Med Ed Labs acquired the corpse from the funeral home in Baton Rouge and shipped it first to Las Vegas and then to Portland.

Nassiri said he spoke with Saunders on Wednesday.

“He was extremely upset because this company acted in our absence and sold tickets for this event to people who were not professionals or medical students,” he said.

Death Science paid about $10,000 for the entire event, Nassiri said, including use of the corpse, transporting it and personnel. The corpse has since been shipped back to Las Vegas, en route to Louisiana. Nassiri said Med Ed Labs will pay for his cremation and an urn.

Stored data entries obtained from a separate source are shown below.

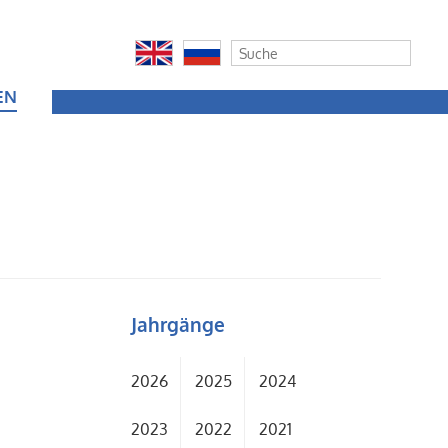
EN
Jahrgänge
2026
2025
2024
2023
2022
2021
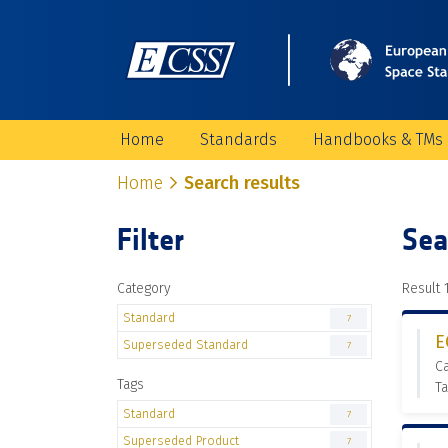
Home
Standards
Handbooks & TMs
Home
Search results
Filter
Sea
Category
Result 1
Standard
7
E
Superseded Standard
7
C
Tags
Ta
Standard
7
Superseded Product
7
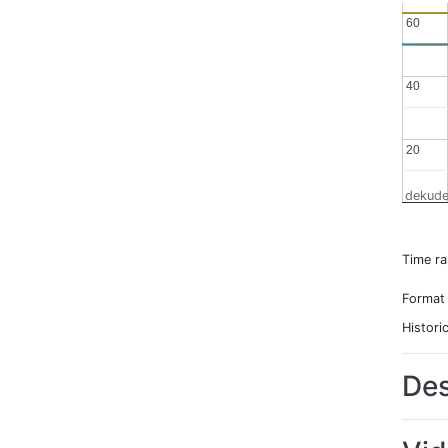
60
60
40
40
20
20
dekude
Time r
Format
Histori
Des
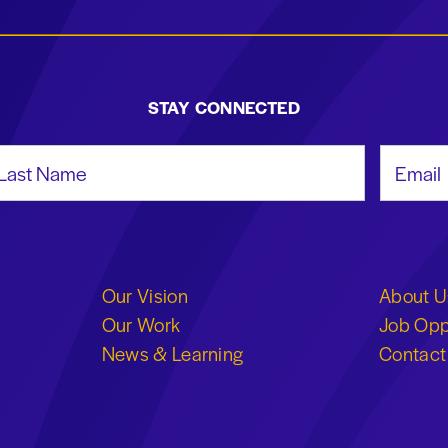
STAY CONNECTED
st Name
Email Add
Our Vision
About U
Our Work
Job Opp
News & Learning
Contact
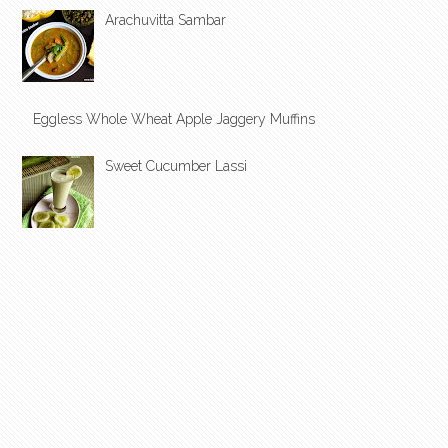
Arachuvitta Sambar
Eggless Whole Wheat Apple Jaggery Muffins
Sweet Cucumber Lassi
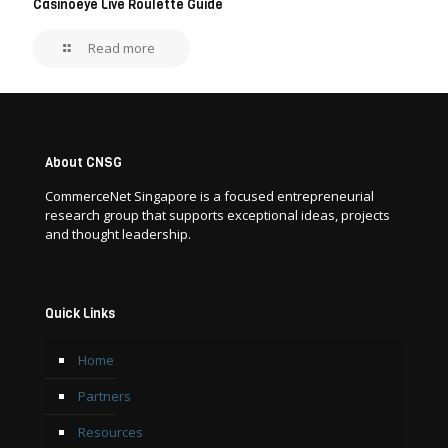
Casinoeye Live Roulette Guide
Read more
About CNSG
CommerceNet Singapore is a focused entrepreneurial
research group that supports exceptional ideas, projects
and thought leadership.
Quick Links
Home
Partners
Resources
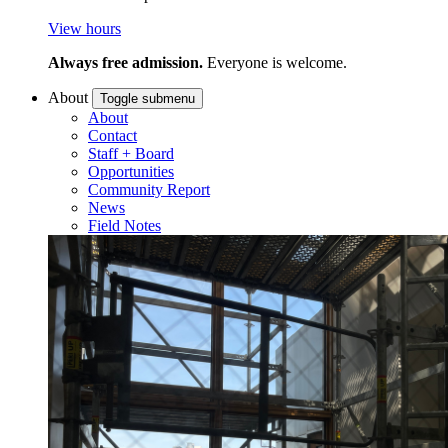
View hours
Always free admission.
Everyone is welcome.
About
Toggle submenu
About
Contact
Staff + Board
Opportunities
Community Report
News
Field Notes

The news released in Seattle quickly reached national and international media outlets, sparking outrage and recalling past controversies about the handling of human remains in public situations and spaces.

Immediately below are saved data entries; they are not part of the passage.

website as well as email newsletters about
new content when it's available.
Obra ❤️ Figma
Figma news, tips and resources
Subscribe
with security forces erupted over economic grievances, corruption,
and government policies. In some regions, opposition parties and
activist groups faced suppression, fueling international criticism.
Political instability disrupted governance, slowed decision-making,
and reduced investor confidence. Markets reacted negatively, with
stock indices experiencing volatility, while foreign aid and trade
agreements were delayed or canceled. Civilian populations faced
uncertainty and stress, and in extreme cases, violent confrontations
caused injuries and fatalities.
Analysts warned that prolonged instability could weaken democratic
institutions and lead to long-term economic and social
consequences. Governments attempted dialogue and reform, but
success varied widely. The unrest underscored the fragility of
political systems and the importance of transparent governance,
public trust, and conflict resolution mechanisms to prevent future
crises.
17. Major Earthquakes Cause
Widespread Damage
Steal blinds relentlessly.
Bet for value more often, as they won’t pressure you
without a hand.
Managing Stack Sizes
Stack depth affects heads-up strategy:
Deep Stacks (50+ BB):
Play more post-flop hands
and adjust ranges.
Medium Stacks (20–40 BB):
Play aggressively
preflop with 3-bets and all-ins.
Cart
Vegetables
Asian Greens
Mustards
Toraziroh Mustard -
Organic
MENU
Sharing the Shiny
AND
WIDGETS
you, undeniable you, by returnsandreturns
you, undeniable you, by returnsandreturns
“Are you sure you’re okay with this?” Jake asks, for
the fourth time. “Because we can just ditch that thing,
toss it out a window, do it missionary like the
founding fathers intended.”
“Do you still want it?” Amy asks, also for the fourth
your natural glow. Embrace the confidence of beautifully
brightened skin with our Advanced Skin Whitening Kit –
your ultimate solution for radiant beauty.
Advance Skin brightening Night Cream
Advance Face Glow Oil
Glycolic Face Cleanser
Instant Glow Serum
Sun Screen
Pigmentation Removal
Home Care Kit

Protesters gathered at the University of Pennsylvania last year to protest anthropologists’ treatment of the bone of a young bombing victim. The bones were shown in a video of an online course: “Real Bones: Adventures in Forensic Anthropology”. In 2015, the University of Edinburgh reportedly divided opinions when it held workshops in which it showed “corpse materials” to the public, according to Carla Valentine, curator of the University of London’s Museum of Pathology.

A decade earlier, when the “Bodies” exhibition opened in New York, the company behind it was criticized for using corpses from China. She admitted that she could not prove that the bodies were not of prisoners who had possibly been tortured or executed.

Rina Knoeff, a professor at the University of Groningen in the Netherlands and a scholar of the history of medicine, said that public dissection as entertainment dates back at least to the Renaissance.

“I think maybe it was due to the same kind of interest that attracted people to watch public executions,” she commented. “Maybe it’s the thrill of sitting and watching someone being cut to pieces.”